Now that we’re all caught up, let’s move on to fresh territory, shall we? Actually, let’s revisit recently-covered territory; in comments on this site, one may observe a pair of missives that are worth your attention.
- In reference to the difficulties of getting the Erfworld books delivered, Darren Gendron helpfully notes that any business with China around the Lunar New Year is a dicey proposition. File that one away for next year, those seeking overseas printing.
- In reference to the wanton destruction of his sites, Friend o’ Fleen Lore Sjöberg (link still dead, but it’ll be back someday) thinks out loud about a madcap new idea he’s having. From his Tumblr, the possibilities of new forms of electronic media enjoyment:
I want you to be able to treat my digital creations — pictures, words, music, video, whatever — the same way you do mp3 files. I want you to be able to download them as files, mail them to your friends, stick them on the portable or stationary device of your choice and enjoy them how you want.
I want you to be able to read them online if you have a net connection, but I want you to be able to pack them up and carry them along with you in case you don’t. Maybe you want a simple, no-frills reader on your smartphone, and maybe you want a pretty custom skin for reading them on your home computer, and maybe you want random Lore cartoons to come up on your screensaver.
I think in a decade or so this sort of thing will be much more common. Websites and PDF files will still exist, but encapulated data with rich metadata that can be sorted and rendered according to the needs of the reader will be the standard for any sort of serious data stream.
I’ve done a little poking around, and I’ve found something that I think will work for now. It will render in at least 75% of current browsers in operation, and more like 99% of browsers that don’t have my name in them. It will be reader-friendly, generous with metadata, and extremely portable. I hope you’ll have fun reading it, and I hope other people will join in the fun as well.

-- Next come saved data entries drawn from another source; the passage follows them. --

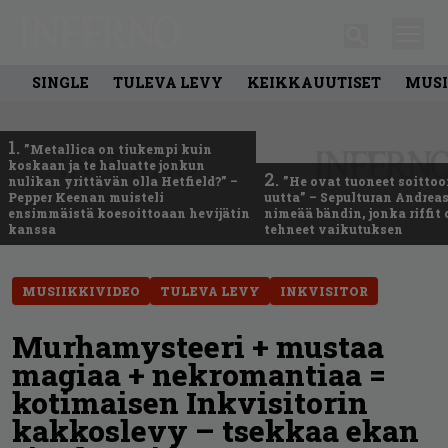
SINGLE
TULEVA LEVY
KEIKKAUUTISET
MUSI
1.
”Metallica on tiukempi kuin
koskaan ja te haluatte jonkun
2.
nulikan yrittävän olla Hetfield?” –
”He ovat tuoneet soittoo
Pepper Keenan muisteli
uutta” – Sepulturan Andreas
ensimmäistä koesoittoaan hevijätin
nimeää bändin, jonka riffit
kanssa
tehneet vaikutuksen
MUSIIKKIVIDEO
TULEVA LEVY
INKVISITOR
Murhamysteeri + mustaa
magiaa + nekromantiaa =
kotimaisen Inkvisitorin
kakkoslevy – tsekkaa ekan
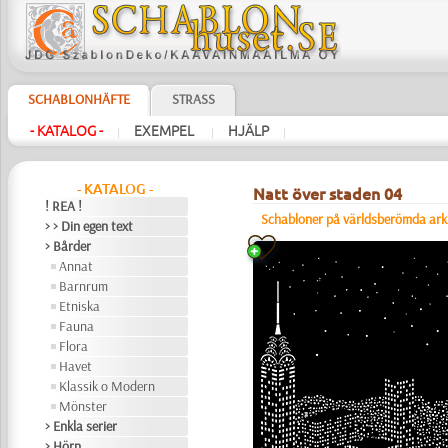
SCHABLONHÄFTE
STRASS
- KATALOG -
EXEMPEL
HJÄLP
|
|
|
- KATALOG -
Natt över staden 04
! REA !
Schabloner på världsberömda ark
> > Din egen text
> Bårder
Annat
Barnrum
Etniska
Fauna
Flora
Havet
Klassik o Modern
Mönster
> Enkla serier
> Hörn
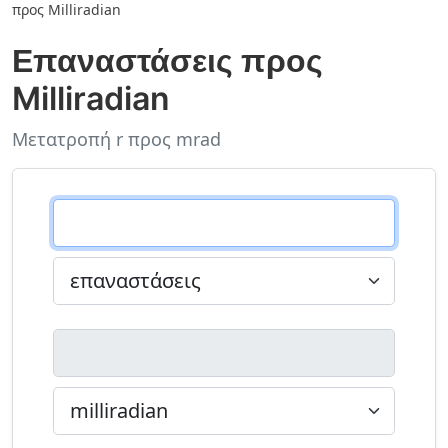
προς Milliradian
Επαναστάσεις προς
Milliradian
Μετατροπή r προς mrad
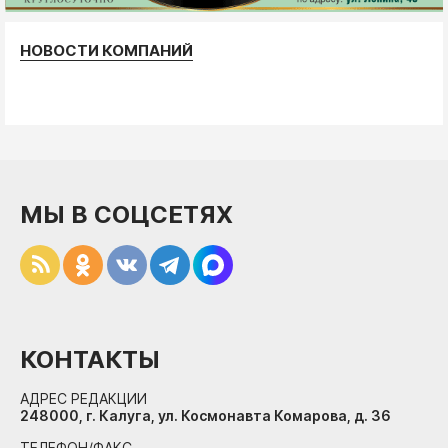
НОВОСТИ КОМПАНИЙ
МЫ В СОЦСЕТЯХ
КОНТАКТЫ
АДРЕС РЕДАКЦИИ
248000, г. Калуга, ул. Космонавта Комарова, д. 36
ТЕЛЕФОН/ФАКС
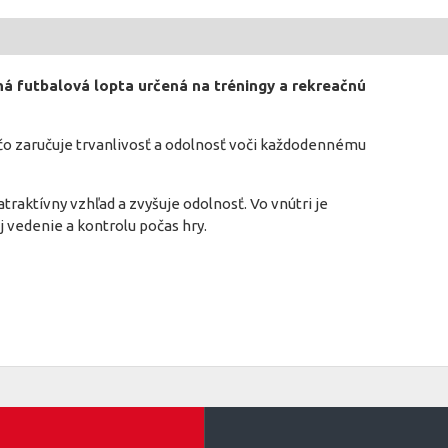
á futbalová lopta určená na tréningy a rekreačnú
, čo zaručuje trvanlivosť a odolnosť voči každodennému
atraktívny vzhľad a zvyšuje odolnosť. Vo vnútri je
j vedenie a kontrolu počas hry.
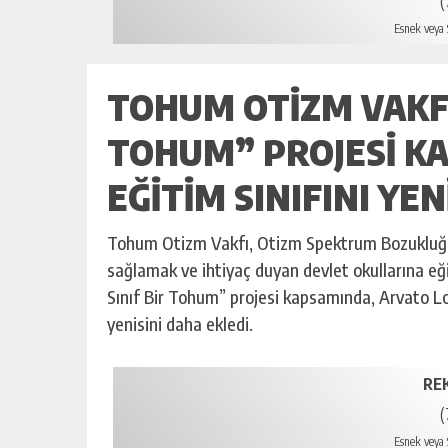
(
Esnek veya S
TOHUM OTIZM VAKFI
TOHUM” PROJESI K
EĞITIM SINIFINI YEN
Tohum Otizm Vakfı, Otizm Spektrum Bozukluğu (
sağlamak ve ihtiyaç duyan devlet okullarına e
Sınıf Bir Tohum” projesi kapsamında, Arvato Loj
yenisini daha ekledi.
RE
(
Esnek veya S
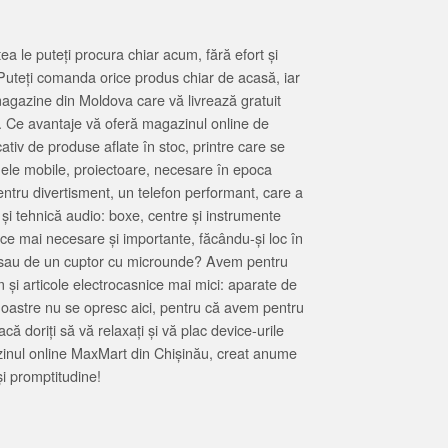
 le puteți procura chiar acum, fără efort și
Puteți comanda orice produs chiar de acasă, iar
magazine din Moldova care vă livrează gratuit
. Ce avantaje vă oferă magazinul online de
tiv de produse aflate în stoc, printre care se
oanele mobile, proiectoare, necesare în epoca
entru divertisment, un telefon performant, care a
 și tehnică audio: boxe, centre și instrumente
 ce mai necesare și importante, făcându-și loc în
at sau de un cuptor cu microunde? Avem pentru
 și articole electrocasnice mai mici: aparate de
e noastre nu se opresc aici, pentru că avem pentru
ă doriți să vă relaxați și vă plac device-urile
zinul online MaxMart din Chișinău, creat anume
i promptitudine!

I’m just going to dive in and see if I can make something neat. With a little luck and a little free time, you’ll see the first steps in a few days.
Call me crazy, but that right there is what you call a Manifesto, with a capital Man! I am going to be really intrigued to see what Lore (who is a very clever guy) can do along these lines, and even more intrigued to see if, in that promised decade, we’re all casually using LEM (Lore’s Encapsulated Media) as the default content format.